_WHAT YOU SHOULD DO_
The response must contain the complete data, printed exactly.

_MATERIAL SUPPLIED_
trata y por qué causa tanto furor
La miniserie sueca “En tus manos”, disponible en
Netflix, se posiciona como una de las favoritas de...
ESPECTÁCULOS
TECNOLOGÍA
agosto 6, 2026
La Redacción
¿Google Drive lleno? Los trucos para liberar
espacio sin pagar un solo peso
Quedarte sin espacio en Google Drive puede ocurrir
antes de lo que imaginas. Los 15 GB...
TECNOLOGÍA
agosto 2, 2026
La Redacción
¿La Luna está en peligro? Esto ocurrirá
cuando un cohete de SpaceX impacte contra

_TASK ANSWER_
trata y por qué causa tanto furor
La miniserie sueca “En tus manos”, disponible en
Netflix, se posiciona como una de las favoritas de...
ESPECTÁCULOS
TECNOLOGÍA
agosto 6, 2026
La Redacción
¿Google Drive lleno? Los trucos para liberar
espacio sin pagar un solo peso
Quedarte sin espacio en Google Drive puede ocurrir
antes de lo que imaginas. Los 15 GB...
TECNOLOGÍA
agosto 2, 2026
La Redacción
¿La Luna está en peligro? Esto ocurrirá
cuando un cohete de SpaceX impacte contra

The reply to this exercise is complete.